Gejala Perubahan Makna Istilah Hukum: Tidak Hanya Penyempitan dan Perluasan
Potret Kamus Hukum Indonesia

Gejala Perubahan Makna Istilah Hukum: Tidak Hanya Penyempitan dan Perluasan

Dalam perkembangan penggunaan, istilah hukum dapat berubah makna, sesuai konteksnya.

Muhammad Yasin
Bacaan 2 Menit
Ilustrasi: HGW
Ilustrasi: HGW

Penggunaan suatu istilah hukum dapat berkembang sesuai konteksnya. Keadaan tertentu dapat membuat makna suatu istilah hukum menjadi menyempit; sebaliknya karena kondisi lain suatu istilah hukum dapat menjadi lebih luas. Paling mudah melihatnya adalah pada definisi yang termuat dalam peraturan perundang-undangan.

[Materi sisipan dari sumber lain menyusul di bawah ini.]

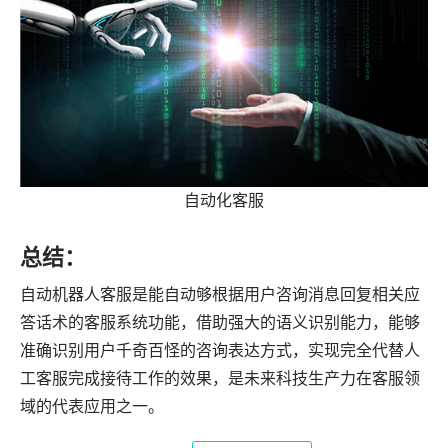
自动化客服
总结：
自动机器人客服是能自动够根据用户咨询消息回复相关应
答话术的客服系统功能，借助强大的语义识别能力，能够
准确识别用户千奇百怪的咨询表达方式，实现完全代替人
工客服完成接待工作的效果，是未来科技生产力在客服领
域的代表应用之一。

Tata Nusa, misalnya, pernah menerbitkan Kamus Istilah Menurut Peraturan Perundang-Undangan Republik Indonesia 1945-2007, dan buku Kamus Istilah Peraturan Bidang Dalam Negeri.

 

Definisi dalam perundang-undangan sejatinya adalah kontekstualisasi suatu istilah hukum. Itu sebabnya, definisi dimaksud selalu diawali dengan kalimat “Dalam Undang-Undang ini, yang dimaksud dengan…” Artinya, definisi itu hanya berlaku dalam konteks penggunaan Undang-Undang tersebut. Mungkin saja pengertiannya sama dengan Undang-Undang lain; tetapi kemungkinan berbeda juga terbuka. Misalnya, satu istilah dari bahasa asing ‘accroisement’ (Inggris: increase) dalam konteks harta kekayaan (Pasal 556 BW) dan konteks suksesi (Pasal 1044 BW).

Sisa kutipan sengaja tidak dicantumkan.